Donkey’s Tail (Sedum Morganianum)
Native to Mexico and Honduras, Donkey’s Tail is a slow-growing indoor/outdoor succulent that has rows of teardrop-shaped, fleshy, blue-green leaves and makes an excellent choice for hanging indoor plants. This succulent has low water need but requires complete to partial sun. Donkey’s Tail can reach trailing lengths of up to 4 feet, but it grows about 24 inches on average.
String of Pearls (Senecio rowleyanus)
Though this succulent is typically cultivated worldwide and year-round as a hanging plant, String of Pearl plants are terrestrial and groundcovers in its East African natural desert habitat. This succulent can be planted anytime but will thrive best in warmer months.
This succulent can grow indoors or outdoors and is often grown as a hanging plant. A string of Pearls has dangling stems and round leaves that can reach 3 to 5 feet long. This unique succulent has low water needs but needs full to partial sun and sandy, well-drained soil.
Silver Dollar Plant (Crassula arborescens)
Silver Dollar Plant is a multi-stemmed indoor Crassula species shrub that can grow up to 4 feet tall. Native to Asia and Europe, this succulent is actually part of the Brassicaceae family, which makes it a relative of foods like Brussels sprouts and broccoli. This succulent has rounded blue-grayish leaves with outstanding maroon edges. This popular succulent requires bright indirect light, and it is toxic to pets.
Chocolate Soldier Plant (Kalanchoe tomentosa)

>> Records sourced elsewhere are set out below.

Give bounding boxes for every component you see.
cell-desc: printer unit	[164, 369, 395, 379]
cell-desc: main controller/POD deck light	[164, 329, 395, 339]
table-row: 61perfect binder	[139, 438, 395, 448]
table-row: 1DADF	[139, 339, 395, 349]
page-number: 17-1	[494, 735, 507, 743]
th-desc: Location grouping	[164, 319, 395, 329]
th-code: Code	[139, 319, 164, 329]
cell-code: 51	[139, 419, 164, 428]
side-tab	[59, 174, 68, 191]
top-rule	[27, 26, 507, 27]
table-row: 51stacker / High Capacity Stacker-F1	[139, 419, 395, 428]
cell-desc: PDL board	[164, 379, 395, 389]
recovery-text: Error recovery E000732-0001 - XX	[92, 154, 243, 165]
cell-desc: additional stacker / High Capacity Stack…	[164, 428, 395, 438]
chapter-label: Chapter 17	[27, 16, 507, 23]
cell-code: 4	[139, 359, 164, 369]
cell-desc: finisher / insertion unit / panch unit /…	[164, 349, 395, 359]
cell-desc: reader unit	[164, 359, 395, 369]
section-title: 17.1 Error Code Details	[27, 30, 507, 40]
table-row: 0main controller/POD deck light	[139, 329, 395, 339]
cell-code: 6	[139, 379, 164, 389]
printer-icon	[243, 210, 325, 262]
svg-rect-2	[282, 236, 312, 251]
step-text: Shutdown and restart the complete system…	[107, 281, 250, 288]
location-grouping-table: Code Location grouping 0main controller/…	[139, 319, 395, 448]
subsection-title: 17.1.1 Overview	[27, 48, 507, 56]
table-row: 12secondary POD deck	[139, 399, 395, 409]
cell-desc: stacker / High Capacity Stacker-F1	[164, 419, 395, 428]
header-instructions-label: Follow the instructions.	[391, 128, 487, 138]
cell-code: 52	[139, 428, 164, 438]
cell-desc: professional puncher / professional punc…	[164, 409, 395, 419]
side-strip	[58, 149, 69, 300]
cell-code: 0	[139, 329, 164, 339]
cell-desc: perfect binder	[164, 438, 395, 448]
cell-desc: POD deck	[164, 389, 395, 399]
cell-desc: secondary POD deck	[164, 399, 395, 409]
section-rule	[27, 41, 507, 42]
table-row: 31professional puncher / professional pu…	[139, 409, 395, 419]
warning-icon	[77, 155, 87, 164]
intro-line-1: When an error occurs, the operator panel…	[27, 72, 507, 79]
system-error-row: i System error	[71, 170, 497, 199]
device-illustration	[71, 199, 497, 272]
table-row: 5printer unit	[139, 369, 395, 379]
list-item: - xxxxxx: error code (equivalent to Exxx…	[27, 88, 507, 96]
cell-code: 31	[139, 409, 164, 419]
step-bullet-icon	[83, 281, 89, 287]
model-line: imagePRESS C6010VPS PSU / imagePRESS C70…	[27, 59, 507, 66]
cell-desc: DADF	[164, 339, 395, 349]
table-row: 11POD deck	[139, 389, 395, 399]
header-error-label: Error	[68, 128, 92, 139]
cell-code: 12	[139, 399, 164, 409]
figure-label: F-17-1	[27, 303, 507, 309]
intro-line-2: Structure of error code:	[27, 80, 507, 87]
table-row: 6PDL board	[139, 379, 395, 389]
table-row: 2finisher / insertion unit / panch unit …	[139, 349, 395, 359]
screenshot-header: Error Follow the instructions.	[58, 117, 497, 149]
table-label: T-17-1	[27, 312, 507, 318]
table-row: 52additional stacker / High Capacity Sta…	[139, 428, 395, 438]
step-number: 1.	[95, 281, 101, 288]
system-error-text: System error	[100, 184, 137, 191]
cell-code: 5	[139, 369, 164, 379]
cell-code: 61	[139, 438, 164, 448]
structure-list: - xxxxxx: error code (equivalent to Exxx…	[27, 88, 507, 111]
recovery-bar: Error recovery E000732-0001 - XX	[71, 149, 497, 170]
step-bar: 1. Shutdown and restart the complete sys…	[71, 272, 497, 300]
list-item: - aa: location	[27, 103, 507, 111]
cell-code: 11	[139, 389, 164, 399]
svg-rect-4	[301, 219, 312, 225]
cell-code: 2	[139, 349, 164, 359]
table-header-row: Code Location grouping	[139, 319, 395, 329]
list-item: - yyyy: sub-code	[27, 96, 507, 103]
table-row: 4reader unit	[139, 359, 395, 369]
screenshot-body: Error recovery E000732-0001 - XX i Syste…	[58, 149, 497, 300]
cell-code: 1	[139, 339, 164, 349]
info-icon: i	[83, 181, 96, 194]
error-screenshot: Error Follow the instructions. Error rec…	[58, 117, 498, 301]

Also commonly known as panda plants, Chocolate soldier plants are extremely houseplants because they’re low maintenance, easy to care for, attractive, and cute. This indoor/outdoor succulent has pale green leaves covered with grayish-white fuzz and a brown chocolate spotted edge and can grow up to 2 feet tall. Chocolate Soldier Plant’s water needs are low and require bright indirect light to thrive. Be careful if you choose this succulent as your next houseplant, as it is toxic to pets.

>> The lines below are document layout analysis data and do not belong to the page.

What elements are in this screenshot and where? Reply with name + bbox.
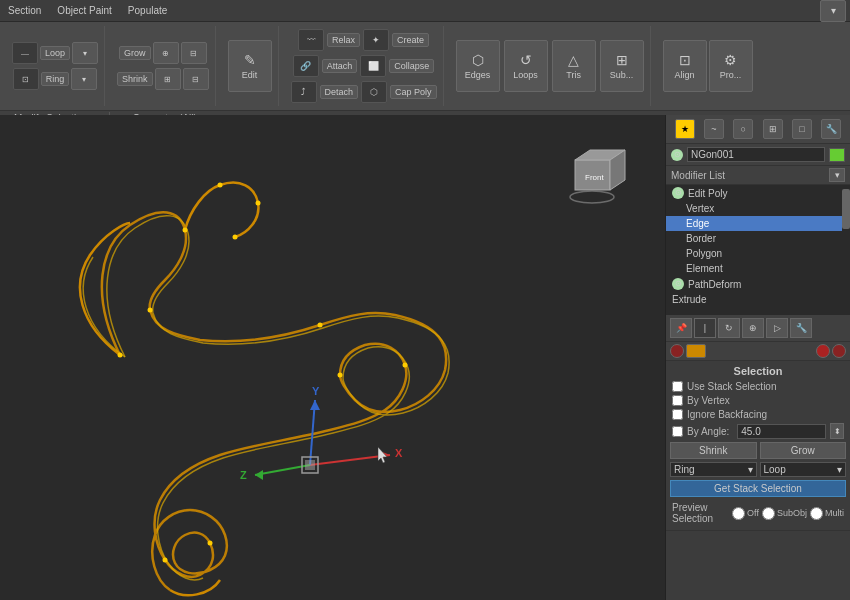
object-name-input[interactable] <box>687 147 825 162</box>
section-label[interactable]: Section <box>4 5 45 16</box>
preview-off-radio[interactable] <box>732 507 745 520</box>
edges-icon: ⬡ <box>472 52 484 68</box>
panel-icon-circle[interactable]: ○ <box>733 119 753 139</box>
mod-edge[interactable]: Edge <box>666 216 842 231</box>
ring-dropdown[interactable]: Ring ▾ <box>670 462 757 477</box>
pro-button[interactable]: ⚙ Pro... <box>709 40 753 92</box>
grow-btn[interactable]: Grow <box>760 442 847 459</box>
svg-point-2 <box>148 308 153 313</box>
viewport-svg: X Y Z <box>0 115 665 600</box>
svg-text:Front: Front <box>585 173 604 182</box>
align-label: Align <box>675 70 695 80</box>
by-angle-value[interactable] <box>737 424 826 439</box>
panel-icon-camera[interactable]: □ <box>792 119 812 139</box>
element-label: Element <box>686 263 723 274</box>
mod-extrude[interactable]: Extrude <box>666 292 842 307</box>
loops-icon: ↺ <box>520 52 532 68</box>
tris-button[interactable]: △ Tris <box>552 40 596 92</box>
by-vertex-row: By Vertex <box>670 395 846 406</box>
by-angle-checkbox[interactable] <box>672 426 683 437</box>
mod-element[interactable]: Element <box>666 261 842 276</box>
by-vertex-checkbox[interactable] <box>672 395 683 406</box>
sub-button[interactable]: ⊞ Sub... <box>600 40 644 92</box>
color-dot-dark-red[interactable] <box>832 344 846 358</box>
grow-icon1[interactable]: ⊕ <box>153 42 179 64</box>
ignore-backfacing-checkbox[interactable] <box>672 409 683 420</box>
create-button[interactable]: Create <box>392 33 429 47</box>
attach-button[interactable]: Attach <box>322 59 358 73</box>
menu-arrow-btn[interactable]: ▾ <box>820 0 846 22</box>
shrink-icon1[interactable]: ⊞ <box>155 68 181 90</box>
preview-multi-radio[interactable] <box>810 507 823 520</box>
shrink-icon2[interactable]: ⊟ <box>183 68 209 90</box>
mod-polygon[interactable]: Polygon <box>666 246 842 261</box>
use-stack-checkbox[interactable] <box>672 381 683 392</box>
loop-button[interactable]: Loop <box>40 46 70 60</box>
edit-label: Edit <box>242 70 258 80</box>
scale-tool-btn[interactable]: ⊕ <box>742 318 764 338</box>
svg-point-10 <box>233 235 238 240</box>
svg-text:Y: Y <box>312 385 320 397</box>
color-mode-row <box>666 342 850 361</box>
select-tool-btn[interactable]: ▷ <box>766 318 788 338</box>
panel-icon-curve[interactable]: ~ <box>704 119 724 139</box>
cappoly-icon: ⬡ <box>361 81 387 103</box>
mod-vertex[interactable]: Vertex <box>666 201 842 216</box>
use-stack-label: Use Stack Selection <box>687 381 777 392</box>
mod-edit-poly[interactable]: ⊙ Edit Poly <box>666 185 842 201</box>
extrude-label: Extrude <box>672 294 706 305</box>
collapse-button[interactable]: Collapse <box>389 59 434 73</box>
svg-point-3 <box>318 323 323 328</box>
loop-extra[interactable]: ▾ <box>72 42 98 64</box>
mod-pathdeform[interactable]: ⊙ PathDeform <box>666 276 842 292</box>
shrink-button[interactable]: Shrink <box>117 72 153 86</box>
modifier-list-dropdown[interactable]: ▾ <box>829 168 845 182</box>
detach-button[interactable]: Detach <box>320 85 359 99</box>
move-tool-btn[interactable]: | <box>694 318 716 338</box>
loop-dropdown[interactable]: Loop ▾ <box>760 462 847 477</box>
align-button[interactable]: ⊡ Align <box>663 40 707 92</box>
preview-subobj-radio[interactable] <box>762 507 775 520</box>
object-color-swatch[interactable] <box>829 148 845 162</box>
pin-tool-btn[interactable]: 📌 <box>670 318 692 338</box>
rotate-tool-btn[interactable]: ↻ <box>718 318 740 338</box>
edit-button[interactable]: ✎ Edit <box>228 40 272 92</box>
viewport[interactable]: X Y Z <box>0 115 665 600</box>
cappoly-button[interactable]: Cap Poly <box>390 85 437 99</box>
svg-text:X: X <box>395 447 403 459</box>
ring-loop-row: Ring ▾ Loop ▾ <box>670 462 846 477</box>
get-stack-btn[interactable]: Get Stack Selection <box>670 480 846 497</box>
snap-tool-btn[interactable]: 🔧 <box>790 318 812 338</box>
mod-border[interactable]: Border <box>666 231 842 246</box>
shrink-btn[interactable]: Shrink <box>670 442 757 459</box>
color-dot-orange[interactable] <box>686 344 706 358</box>
object-paint-label[interactable]: Object Paint <box>53 5 115 16</box>
edit-poly-icon: ⊙ <box>672 187 684 199</box>
sub-icon: ⊞ <box>616 52 628 68</box>
angle-spinner[interactable]: ⬍ <box>830 423 844 439</box>
svg-rect-22 <box>305 460 315 470</box>
panel-icon-star[interactable]: ★ <box>675 119 695 139</box>
color-dot-red-dark[interactable] <box>670 344 684 358</box>
grow-icon2[interactable]: ⊟ <box>181 42 207 64</box>
modifier-scrollbar-thumb[interactable] <box>842 189 850 229</box>
detach-cappoly-row: ⤴ Detach ⬡ Cap Poly <box>291 81 437 103</box>
detach-icon: ⤴ <box>291 81 317 103</box>
grow-button[interactable]: Grow <box>119 46 151 60</box>
color-dot-red[interactable] <box>816 344 830 358</box>
modifier-list-label: Modifier List <box>671 170 825 181</box>
edges-button[interactable]: ⬡ Edges <box>456 40 500 92</box>
panel-icon-grid[interactable]: ⊞ <box>763 119 783 139</box>
loop-indicator: — <box>12 42 38 64</box>
modifier-scrollbar[interactable] <box>842 185 850 315</box>
ring-extra[interactable]: ▾ <box>71 68 97 90</box>
preview-multi-label: Multi <box>810 507 844 520</box>
panel-icon-wrench[interactable]: 🔧 <box>821 119 841 139</box>
ring-button[interactable]: Ring <box>41 72 70 86</box>
polygon-label: Polygon <box>686 248 722 259</box>
modifier-list-header: Modifier List ▾ <box>666 166 850 185</box>
populate-label[interactable]: Populate <box>124 5 171 16</box>
relax-button[interactable]: Relax <box>327 33 360 47</box>
loops-button[interactable]: ↺ Loops <box>504 40 548 92</box>
object-name-row: ⊙ <box>666 144 850 166</box>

Snake Plant (Dracaena trifasciata)
This hardy succulent is an excellent choice for beginners due to its growing conditions, broad tolerance, and also ideal container plant to add vertical interest to indoor gardens. The snake plant is often referred to as a nearly indestructible houseplant thanks to its stiff sword-like leaves. This succulent is a slow grower and can reach up to 8 feet in height if grown in its ideal conditions (indirect light and some direct sun). Snake plants are toxic for pets.
Ghost Plant (Graptopetalum Paraguayense)
In warm conditions, this low-growing succulent can be grown outdoors. Otherwise, it should be potter as a houseplant. Ghost Plants have whitefish grey pointed leaves and a unique trailing rosette-like form, 6-12 inches in height. The rosettes take a pinkish-yellow tone or a blue-gray hue in full sun in partial shade. This succulent thrives in full to partial sun and in sandy, well-drained soil. This slow-growing succulent is normally purchased as a small potted plant, but it is usually planted in spring when grown outdoors.

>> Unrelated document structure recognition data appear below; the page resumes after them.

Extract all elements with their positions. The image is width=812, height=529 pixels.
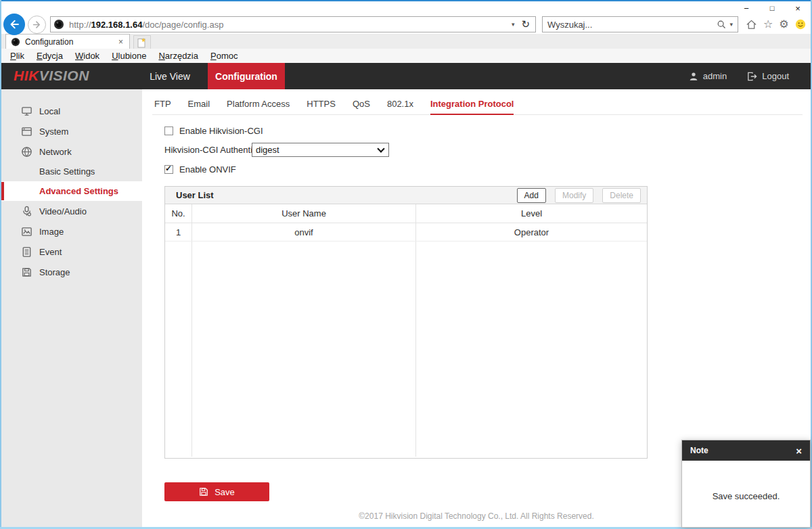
sidebar-item-video-audio[interactable]: Video/Audio <box>1 201 142 221</box>
note-close-icon[interactable]: × <box>796 446 802 456</box>
menu-ulubione[interactable]: Ulubione <box>106 51 152 61</box>
favorites-star-icon[interactable]: ☆ <box>763 19 773 30</box>
cgi-authentication-label: Hikvision-CGI Authenticat... <box>164 145 252 155</box>
sidebar-item-label: System <box>39 127 68 137</box>
address-dropdown-icon[interactable]: ▾ <box>508 21 519 28</box>
tab-bar: Configuration × <box>1 34 811 49</box>
user-table-empty-body <box>165 242 647 457</box>
logo-vision-text: VISION <box>39 68 89 83</box>
close-button[interactable]: × <box>785 1 811 15</box>
enable-onvif-row: Enable ONVIF <box>164 164 236 175</box>
nav-live-view[interactable]: Live View <box>140 63 200 89</box>
event-icon <box>21 246 32 258</box>
empty-col-level <box>416 242 647 457</box>
tab-qos[interactable]: QoS <box>353 97 370 115</box>
menu-plik[interactable]: Plik <box>4 51 30 61</box>
sidebar-item-label: Storage <box>39 267 70 277</box>
save-button[interactable]: Save <box>164 482 269 501</box>
search-input[interactable] <box>547 20 717 30</box>
sidebar-item-advanced-settings[interactable]: Advanced Settings <box>1 181 142 201</box>
title-bar: − □ × <box>1 1 811 15</box>
sidebar-item-system[interactable]: System <box>1 121 142 141</box>
image-icon <box>21 226 32 237</box>
globe-icon <box>21 146 32 158</box>
user-list-panel: User List Add Modify Delete No. User Nam… <box>164 186 648 459</box>
cgi-authentication-select[interactable]: digest <box>252 143 389 157</box>
column-header-username: User Name <box>192 204 416 223</box>
sidebar-item-label: Network <box>39 147 72 157</box>
cell-no: 1 <box>165 223 192 241</box>
sidebar-item-label: Event <box>39 247 62 257</box>
sidebar-item-label: Basic Settings <box>39 166 95 177</box>
add-button[interactable]: Add <box>517 188 546 203</box>
home-icon[interactable] <box>746 19 757 30</box>
save-button-label: Save <box>215 487 235 497</box>
nav-configuration[interactable]: Configuration <box>208 63 285 89</box>
back-button[interactable] <box>3 14 25 35</box>
forward-arrow-icon <box>32 20 42 30</box>
new-tab-icon <box>137 37 147 48</box>
tab-integration-protocol[interactable]: Integration Protocol <box>430 97 514 115</box>
tab-https[interactable]: HTTPS <box>307 97 336 115</box>
menu-edycja[interactable]: Edycja <box>30 51 69 61</box>
search-dropdown-icon[interactable]: ▾ <box>726 21 733 28</box>
sidebar-item-image[interactable]: Image <box>1 221 142 242</box>
window-icon <box>21 126 32 137</box>
forward-button[interactable] <box>28 16 46 34</box>
sidebar-item-network[interactable]: Network <box>1 141 142 162</box>
browser-window: − □ × http://192.168.1.64/doc/page/confi… <box>0 0 812 529</box>
tab-platform-access[interactable]: Platform Access <box>227 97 290 115</box>
delete-button[interactable]: Delete <box>602 188 641 203</box>
sidebar-item-event[interactable]: Event <box>1 242 142 262</box>
sidebar-item-basic-settings[interactable]: Basic Settings <box>1 162 142 181</box>
user-table-header: No. User Name Level <box>165 204 647 223</box>
new-tab-button[interactable] <box>133 35 151 49</box>
cgi-authentication-value: digest <box>256 145 279 155</box>
tab-8021x[interactable]: 802.1x <box>387 97 413 115</box>
empty-col-user <box>192 242 416 457</box>
storage-icon <box>21 267 32 278</box>
tab-email[interactable]: Email <box>188 97 210 115</box>
settings-gear-icon[interactable]: ⚙ <box>779 19 788 30</box>
maximize-button[interactable]: □ <box>759 1 785 15</box>
cgi-authentication-row: Hikvision-CGI Authenticat... digest <box>164 143 389 157</box>
enable-onvif-checkbox[interactable] <box>164 165 173 174</box>
user-list-title: User List <box>176 190 508 200</box>
minimize-button[interactable]: − <box>734 1 759 15</box>
enable-cgi-checkbox[interactable] <box>164 127 173 135</box>
user-area: admin Logout <box>689 63 789 89</box>
logout-button[interactable]: Logout <box>747 71 789 81</box>
browser-tab-configuration[interactable]: Configuration × <box>5 34 130 49</box>
navigation-bar: http://192.168.1.64/doc/page/config.asp … <box>1 15 811 34</box>
user-icon <box>689 72 698 81</box>
sidebar-item-local[interactable]: Local <box>1 101 142 121</box>
url-prefix: http:// <box>69 20 91 30</box>
modify-button[interactable]: Modify <box>555 188 593 203</box>
tab-close-icon[interactable]: × <box>117 37 125 47</box>
search-box: ▾ <box>542 16 738 32</box>
tab-favicon <box>11 37 20 47</box>
settings-tabs: FTP Email Platform Access HTTPS QoS 802.… <box>152 97 803 115</box>
enable-onvif-label: Enable ONVIF <box>179 164 236 175</box>
cell-username: onvif <box>192 223 416 241</box>
feedback-smiley-icon[interactable] <box>795 19 806 30</box>
note-dialog: Note × Save succeeded. <box>681 440 811 528</box>
refresh-icon[interactable]: ↻ <box>518 18 533 30</box>
table-row[interactable]: 1 onvif Operator <box>165 223 647 242</box>
menu-narzedzia[interactable]: Narzędzia <box>152 51 204 61</box>
sidebar: Local System Network Basic Settings Adva… <box>1 89 142 527</box>
menu-bar: Plik Edycja Widok Ulubione Narzędzia Pom… <box>1 49 811 63</box>
logout-label: Logout <box>762 71 789 81</box>
sidebar-item-label: Video/Audio <box>39 206 87 216</box>
hikvision-logo: HIKVISION <box>14 68 89 84</box>
app-header: HIKVISION Live View Configuration admin … <box>1 63 811 89</box>
column-header-no: No. <box>165 204 192 223</box>
search-icon[interactable] <box>717 20 726 29</box>
menu-widok[interactable]: Widok <box>69 51 106 61</box>
empty-col-no <box>165 242 192 457</box>
window-border-left <box>0 0 1 529</box>
address-bar[interactable]: http://192.168.1.64/doc/page/config.asp … <box>50 16 536 32</box>
sidebar-item-storage[interactable]: Storage <box>1 262 142 282</box>
menu-pomoc[interactable]: Pomoc <box>204 51 244 61</box>
tab-ftp[interactable]: FTP <box>154 97 171 115</box>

Flapjack (Kalanchoe Luciae)
Because of the clam or paddle-like shape of its leaves, Flapjack is also known as the paddle plant. This succulent can be grown outdoors or indoors, reaching 1 to 2 feet in height and spreading in rosette clusters of 2 to 3 feet. Flapjacks thrive in loamy, sandy, well-drained soil, are full to partial sun, have low water needs, and are toxic to pets. Flapjacks work well for rock gardens or xeriscape landscapes in drought-prone regions.
Aloe Vera (Aloe Barbadensis Miller)
Aloe Vera has been grown for thousands of years, and it is one of the most recognizable and popular houseplants, mainly for its medicinal properties. This plant is native to Africa and sports gorgeous thick leaves in a rosette form. While it is mainly seen as a houseplant, this succulent can also be grown outdoors in warmer zones.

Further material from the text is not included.